- Normal and digital special edition cover

Single by JO1

from the album Be Classic
- Language: Japanese
- A-side: "Love Seeker"
- Released: May 29, 2024
- Recorded: 2023
- Genre: J-pop
- Length: 12:03 (limited edition A); 12:11 (limited edition B); 12:29 (normal edition); 18:17 (special edition);
- Label: Lapone Entertainment

JO1 singles chronology
| "Tropical Night" (2023) | "Hitchhiker" (2024) | "Where Do We Go" (2024) |

Music video
- "Love Seeker" on YouTube

= Hitchhiker (EP) =

2024 single by JO1

Hitchhiker (stylized in all caps) is an extended play (EP) marketed as the eighth single of Japanese boy band JO1. It also served as the lead single for their first greatest hits album, Be Classic (2025). The EP single includes six songs and was released by Lapone Entertainment in four editions on May 29, 2024, with the Japan Record Excellent Work Award winner "Love Seeker" serving as the lead track.

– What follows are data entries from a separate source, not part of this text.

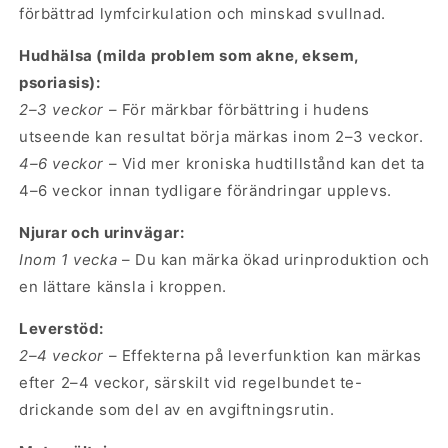
förbättrad lymfcirkulation och minskad svullnad.
Hudhälsa (milda problem som akne, eksem,
psoriasis):
2–3 veckor
– För märkbar förbättring i hudens
utseende kan resultat börja märkas inom 2–3 veckor.
4–6 veckor
– Vid mer kroniska hudtillstånd kan det ta
4–6 veckor innan tydligare förändringar upplevs.
Njurar och urinvägar:
Inom 1 vecka
– Du kan märka ökad urinproduktion och
en lättare känsla i kroppen.
Leverstöd:
2–4 veckor
– Effekterna på leverfunktion kan märkas
efter 2–4 veckor, särskilt vid regelbundet te-
drickande som del av en avgiftningsrutin.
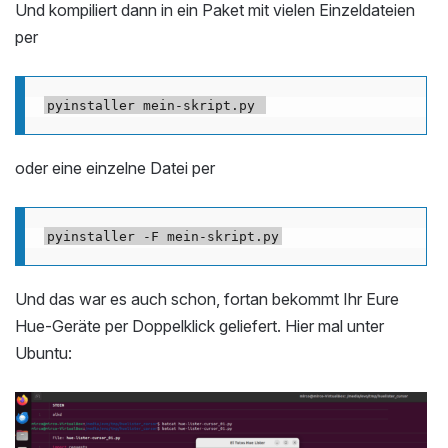
Und kompiliert dann in ein Paket mit vielen Einzeldateien
per
oder eine einzelne Datei per
Und das war es auch schon, fortan bekommt Ihr Eure
Hue-Geräte per Doppelklick geliefert. Hier mal unter
Ubuntu:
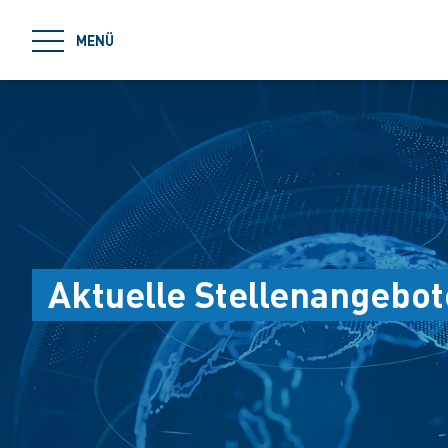
jumpToMain
MENÜ
Aktuelle Stellenangebot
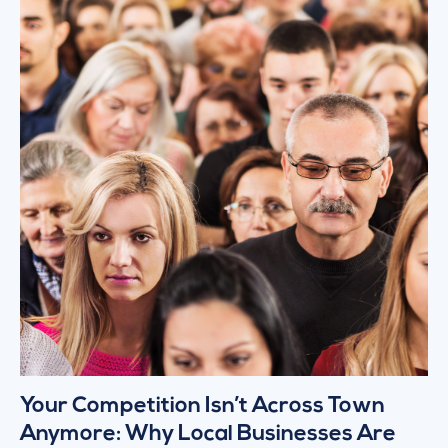
Your Competition Isn’t Across Town
Anymore: Why Local Businesses Are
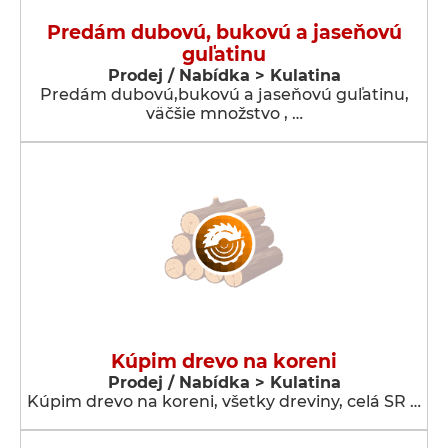
Predám dubovú, bukovú a jaseňovú
guľatinu
Prodej / Nabídka > Kulatina
Predám dubovú,bukovú a jaseňovú guľatinu,
väčšie množstvo , …
Kúpim drevo na koreni
Prodej / Nabídka > Kulatina
Kúpim drevo na koreni, všetky dreviny, celá SR …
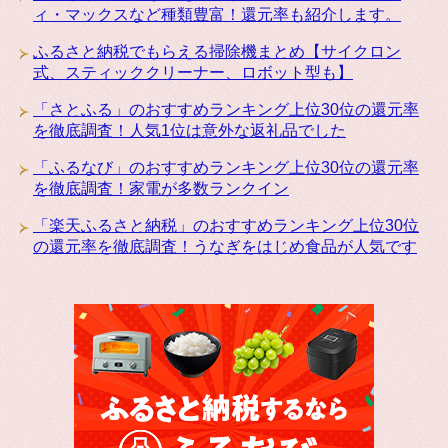
ィ・マックスなど種類豊富！還元率も紹介します。
ふるさと納税でもらえる掃除機まとめ【サイクロン
式、スティッククリーナー、ロボット型も】
「さとふる」のおすすめランキング上位30位の還元率
を徹底調査！人気1位は意外な返礼品でした
「ふるなび」のおすすめランキング上位30位の還元率
を徹底調査！家電が多数ランクイン
「楽天ふるさと納税」のおすすめランキング上位30位
の還元率を徹底調査！うなぎをはじめ食品が人気です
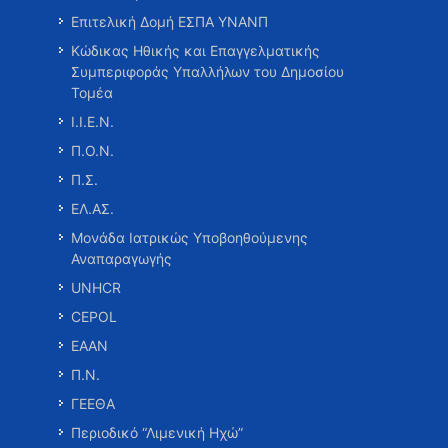
Επιτελική Δομή ΕΣΠΑ ΥΝΑΝΠ
Κώδικας Ηθικής και Επαγγελματικής
Συμπεριφοράς Υπαλλήλων του Δημοσίου
Τομέα
Ι.Ι.Ε.Ν.
Π.Ο.Ν.
Π.Σ.
ΕΛ.ΑΣ.
Μονάδα Ιατρικώς Υποβοηθούμενης
Αναπαραγωγής
UNHCR
CEPOL
ΕΑΑΝ
Π.Ν.
ΓΕΕΘΑ
Περιοδικό “Λιμενική Ηχώ”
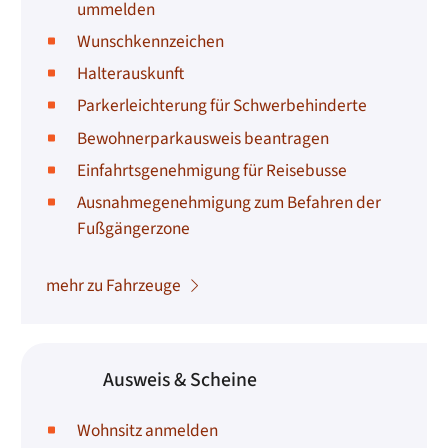
ummelden
Wunschkennzeichen
Halterauskunft
Parkerleichterung für Schwerbehinderte
Bewohnerparkausweis beantragen
Einfahrtsgenehmigung für Reisebusse
Ausnahmegenehmigung zum Befahren der
Fußgängerzone
mehr zu Fahrzeuge
Ausweis & Scheine
Wohnsitz anmelden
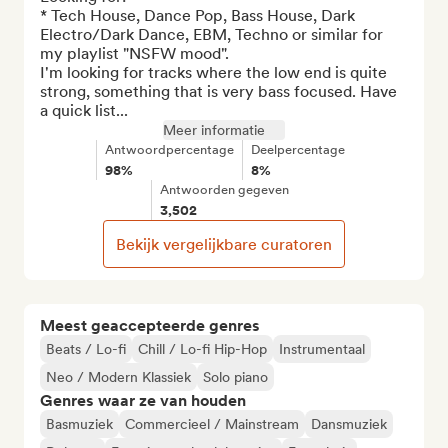
* Tech House, Dance Pop, Bass House, Dark 
Electro/Dark Dance, EBM, Techno or similar for 
my playlist "NSFW mood". 

I'm looking for tracks where the low end is quite 
strong, something that is very bass focused. Have 
a quick list...
Meer informatie
Antwoordpercentage
Deelpercentage
98%
8%
Antwoorden gegeven
3,502
Bekijk vergelijkbare curatoren
Meest geaccepteerde genres
Beats / Lo-fi
Chill / Lo-fi Hip-Hop
Instrumentaal
Neo / Modern Klassiek
Solo piano
Genres waar ze van houden
Basmuziek
Commercieel / Mainstream
Dansmuziek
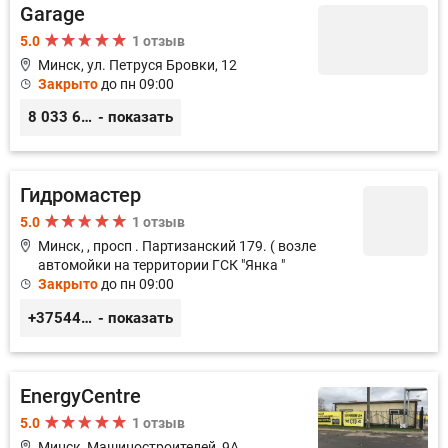
Garage
5.0
1 отзыв
Минск, ул. Петруся Бровки, 12
Закрыто
до пн 09:00
8 033 626 05 68
- показать
Гидромастер
5.0
1 отзыв
Минск, , просп . Партизанский 179. ( возле
автомойки на территории ГСК "Янка "
Закрыто
до пн 09:00
+375447473345 +375297741128
- показать
EnergyCentre
5.0
1 отзыв
Минск, Машиностроителей, 9A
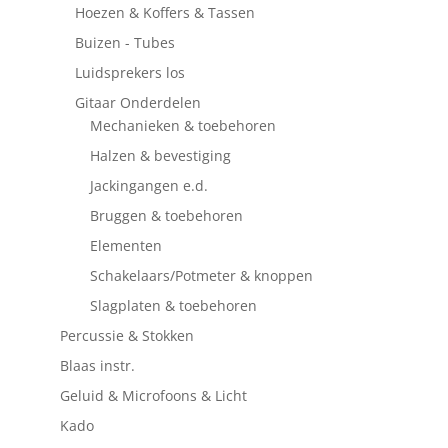
Hoezen & Koffers & Tassen
Buizen - Tubes
Luidsprekers los
Gitaar Onderdelen
Mechanieken & toebehoren
Halzen & bevestiging
Jackingangen e.d.
Bruggen & toebehoren
Elementen
Schakelaars/Potmeter & knoppen
Slagplaten & toebehoren
Percussie & Stokken
Blaas instr.
Geluid & Microfoons & Licht
Kado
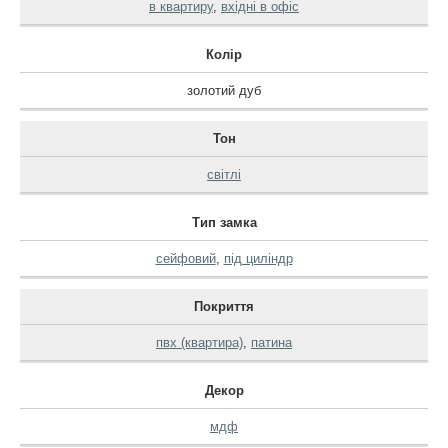
в квартиру
,
вхідні в офіс
Колір
золотий дуб
Тон
світлі
Тип замка
сейфовий
,
під циліндр
Покриття
пвх (квартира)
,
патина
Декор
мдф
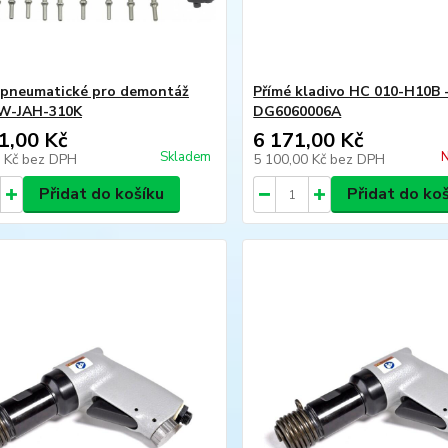
 pneumatické pro demontáž
Přímé kladivo HC 010-H10B 
JW-JAH-310K
DG6060006A
1,00 Kč
6 171,00 Kč
Skladem
N
7 Kč
bez DPH
5 100,00 Kč
bez DPH
Přidat do košíku
Přidat do ko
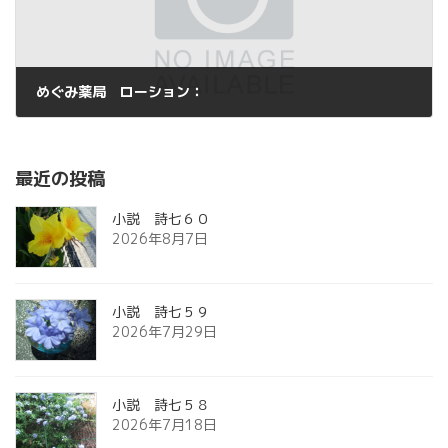
めぐみ薬局 ローション：
2014年12月11日
最近の投稿
小説 詩七６０
2026年8月7日
小説 詩七５９
2026年7月29日
小説 詩七５８
2026年7月18日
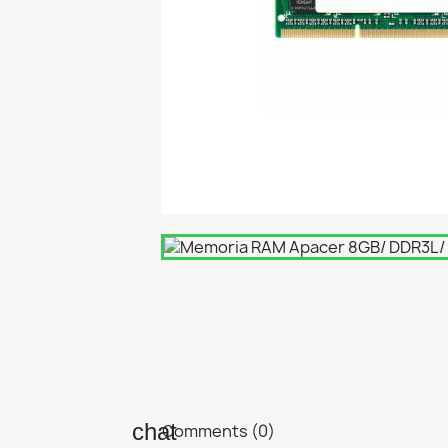
Comments (0)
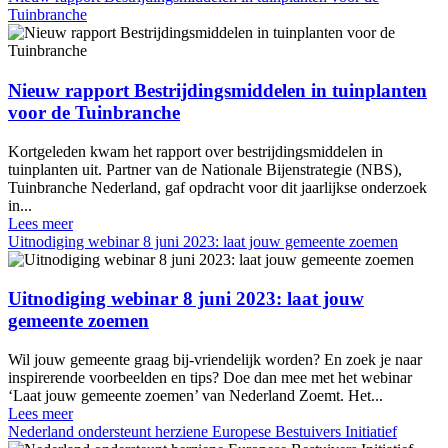
Tuinbranche
Nieuw rapport Bestrijdingsmiddelen in tuinplanten
voor de Tuinbranche
Kortgeleden kwam het rapport over bestrijdingsmiddelen in
tuinplanten uit. Partner van de Nationale Bijenstrategie (NBS),
Tuinbranche Nederland, gaf opdracht voor dit jaarlijkse onderzoek
in...
Lees meer
Uitnodiging webinar 8 juni 2023: laat jouw gemeente zoemen
Uitnodiging webinar 8 juni 2023: laat jouw
gemeente zoemen
Wil jouw gemeente graag bij-vriendelijk worden? En zoek je naar
inspirerende voorbeelden en tips? Doe dan mee met het webinar
‘Laat jouw gemeente zoemen’ van Nederland Zoemt. Het...
Lees meer
Nederland ondersteunt herziene Europese Bestuivers Initiatief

==Commercial performance==
Hitchiker debuted at number one on Oricon Daily Singles Chart with 415,697 copies sold. The EP single became the group's eight consecutive number-one on the weekly chart with 505,623 copies sold; it was also the fifth single in 2024 that exceeded half a million sales in its first week. Hitchiker also topped the Billboard Japan Top Singles Sales chart with 738,775 copies sold. The EP single marks the group's first Triple Platinum certification by the Recording Industry Association of Japan for more than 750,000 copies in shipments.

==Track listing==
"Love Seeker", "Test Drive" are common tracks 1 and 2 for all editions.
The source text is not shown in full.